19.421°N, 155.287°W; summit elev. 1222 m
All times are local (unless otherwise noted)
During 2-14 July HVO reported that the circulating lava lake occasionally rose and fell in the deep pit within Kilauea's Halema`uma`u Crater. The lava-lake level fluctuated between 30 and 45 m below the Overlook crater rim; on 13 July, the level dropped 45-50 m during periods of spattering. Weak inflation was measured at the summit during 2-8 July, deflation during 9-10 July, no significant deformation during 11-13 July, and slight inflation on 14 July. Gas emissions remained elevated; during the weeks ending on 1 and 8 July, the summit SO2 emission rates were 3,800-8,400 tonnes/day and 5,800-6,900 tonnes/day, respectively. Earthquakes during 2-7 July (11-21/day) and 8-14 July (5-27/day) were strong enough to be located beneath Kilauea. The plume from the vent continued to deposit variable amounts of ash, spatter, and Pele's hair onto nearby areas; smaller particles may have been dropped several kilometers away.
On 3 July, the total SO2 emission rate from all East Rift Zone sources was 500 tonnes per day. During 2-14 July, four lava ponds within cones occupied the crater floor of Pu`u`O`o. The vent which opened on the NE flank of Pu`u`O`o on 27 June remained active and supplied a flow extending NE, constructing a lava shield that continued to expand until 10 July. This new flow cut off lava supply to the Kahauale`a 2 flow, which by 3 July was no longer active. The new shield developed a perched lava pond which crusted over and became quiescent when the pond spilled over on 11 July. Lava continued to erupt from the base of the structure, supplying flows that accumulated around the flat-lying terrain at the base of Pu`u`O`o until 14 July. Continuous deflation was measured at Pu`u`O`o.
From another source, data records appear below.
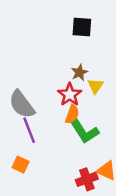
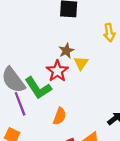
orange semicircle: (72, 114) -> (60, 116), moved
green L-shape: (84, 131) -> (38, 88), moved

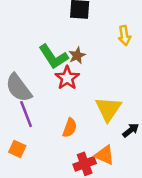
yellow triangle: (81, 63) -> (108, 109), moved, size x1.6
green L-shape: (38, 88) -> (53, 57), moved

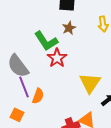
brown star: (77, 55) -> (69, 28), moved
orange semicircle: (70, 128) -> (38, 96), moved

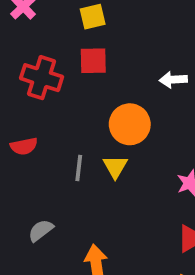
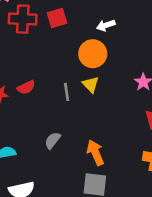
red cross: (42, 78) -> (23, 19), moved
white arrow: (173, 80) -> (106, 25), moved

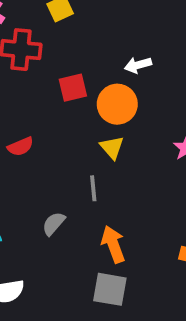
red square: (57, 18) -> (73, 88), moved
gray line: (67, 92) -> (93, 188), moved

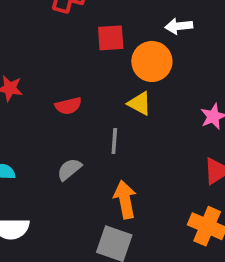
red semicircle: (20, 146) -> (68, 106), moved
yellow triangle: (112, 147) -> (139, 104), turned -30

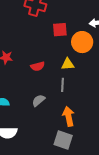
yellow triangle: (139, 104) -> (68, 64), moved, turned -32

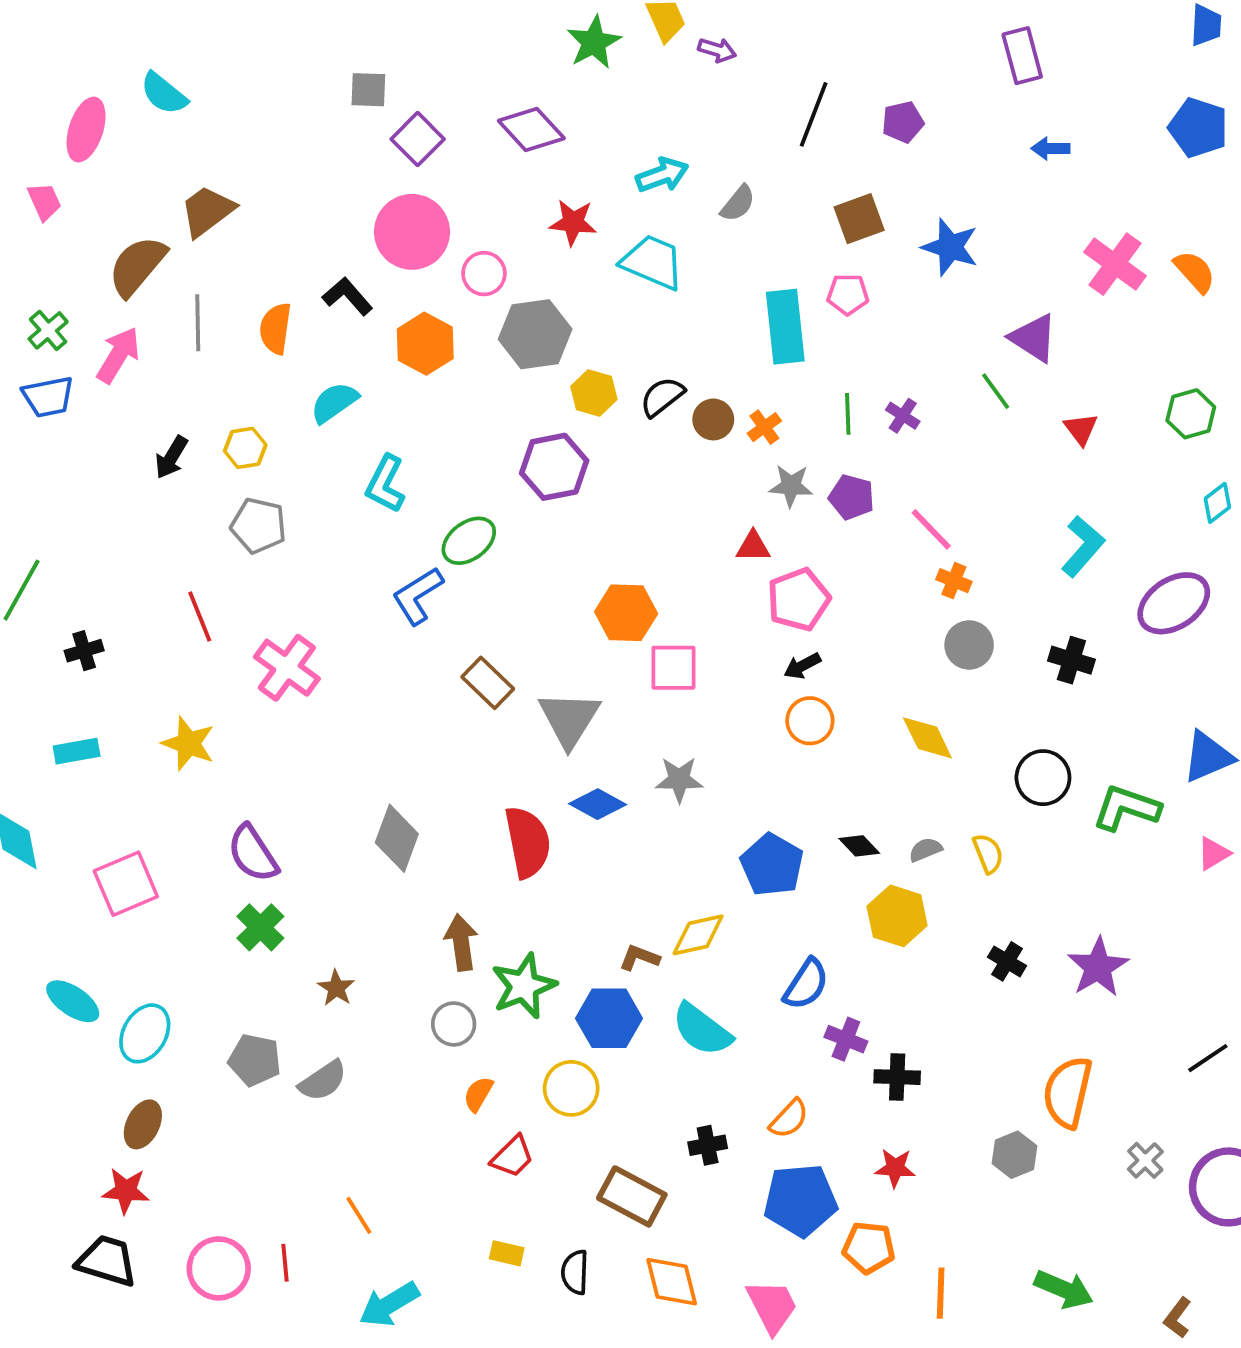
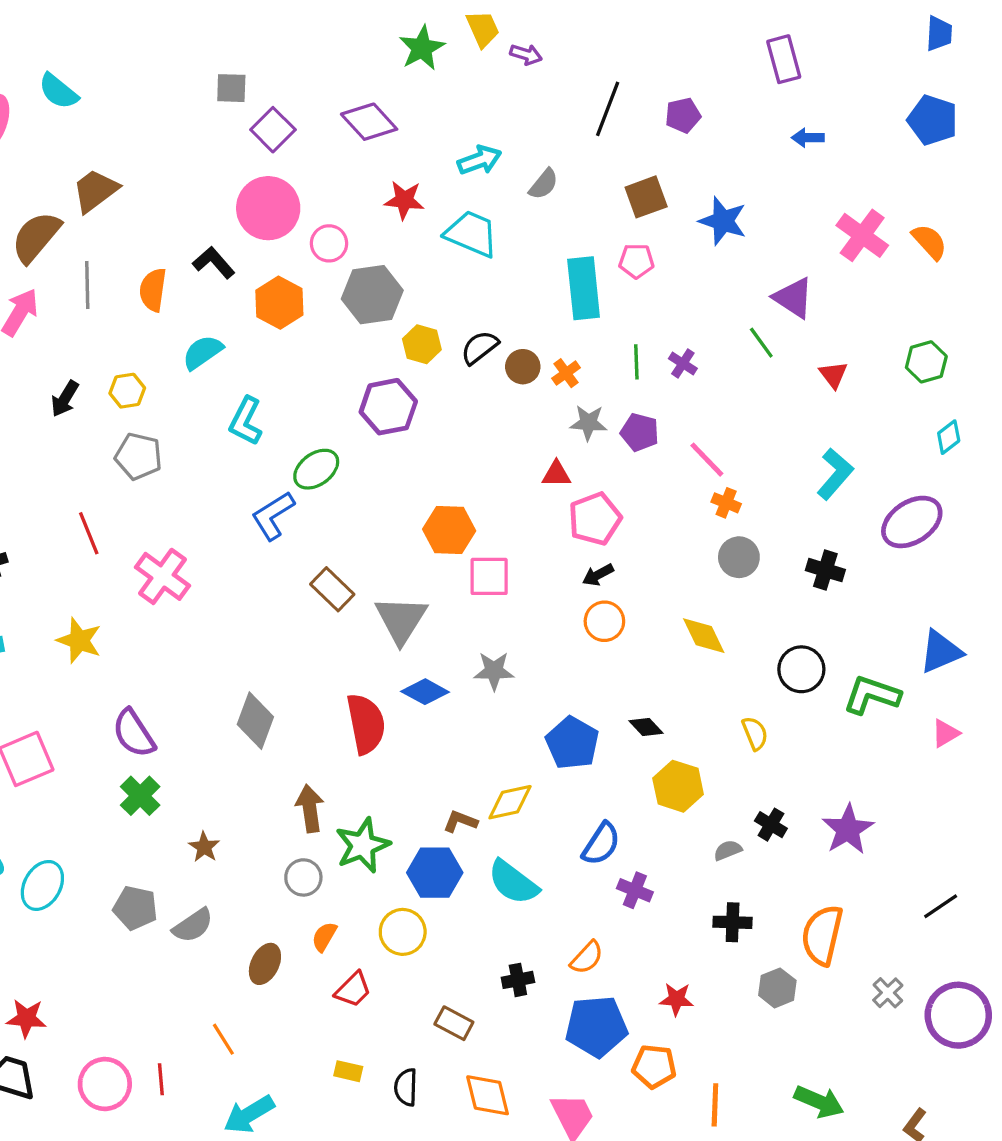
gray semicircle: (926, 850) -> (728, 850), moved
black cross: (897, 1077) -> (733, 922), moved
brown ellipse: (143, 1124) -> (265, 964), moved
brown rectangle: (632, 1196) -> (454, 1023), size x0.7

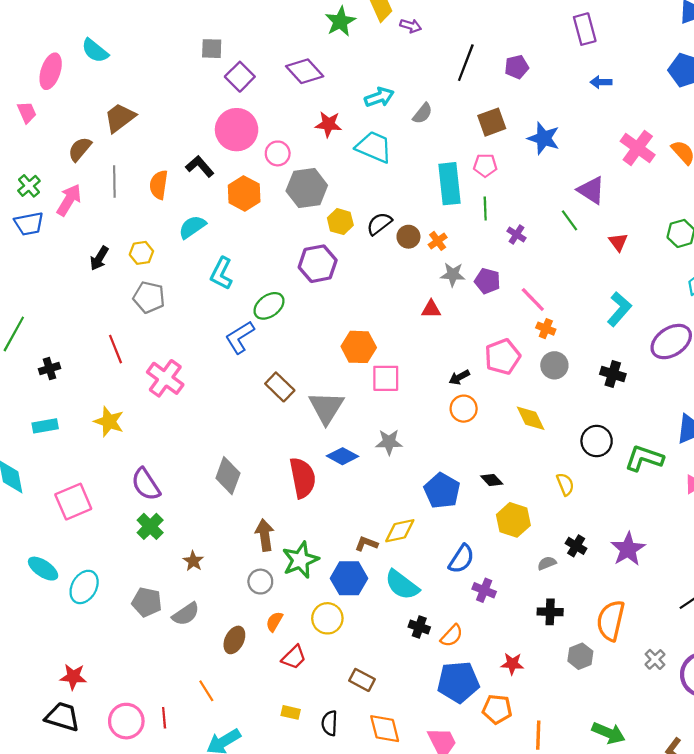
brown semicircle: (36, 237) -> (80, 149), size x0.7
green line: (636, 362) -> (485, 209), moved
pink pentagon: (595, 519) -> (503, 357), moved
black cross: (518, 980) -> (419, 627), moved, turned 30

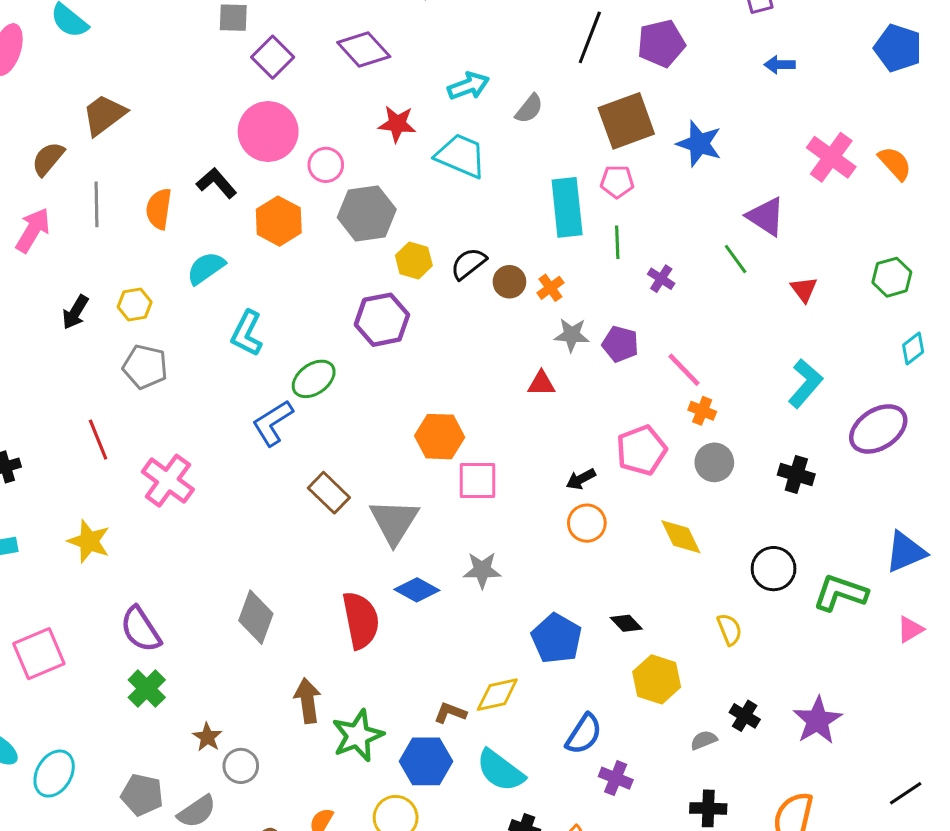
purple pentagon: (517, 67) -> (661, 43), size x1.4
brown square: (492, 122) -> (626, 121), size x1.4
gray circle: (260, 582) -> (241, 766), moved

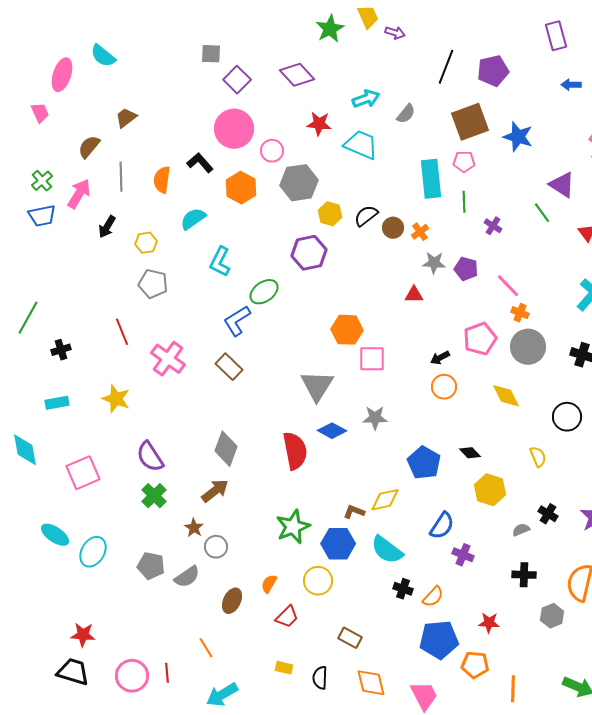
brown trapezoid: (104, 115) -> (126, 118), size x0.7
black arrow: (75, 312) -> (107, 227), moved
gray circle: (714, 462) -> (528, 347), size x1.4
brown rectangle: (329, 493) -> (229, 367), moved
brown arrow: (308, 701) -> (215, 491), moved, turned 60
Geologic Background. Kilauea, which overlaps the E flank of the massive Mauna Loa shield volcano, has been Hawaii's most active volcano during historical time. Eruptions are prominent in Polynesian legends; written documentation extending back to only 1820 records frequent summit and flank lava flow eruptions that were interspersed with periods of long-term lava lake activity that lasted until 1924 at Halemaumau crater, within the summit caldera. The 3 x 5 km caldera was formed in several stages about 1500 years ago and during the 18th century; eruptions have also originated from the lengthy East and SW rift zones, which extend to the sea on both sides of the volcano. About 90% of the surface of the basaltic shield volcano is formed of lava flows less than about 1100 years old; 70% of the volcano's surface is younger than 600 years. A long-term eruption from the East rift zone that began in 1983 has produced lava flows covering more than 100 km2, destroying nearly 200 houses and adding new coastline to the island.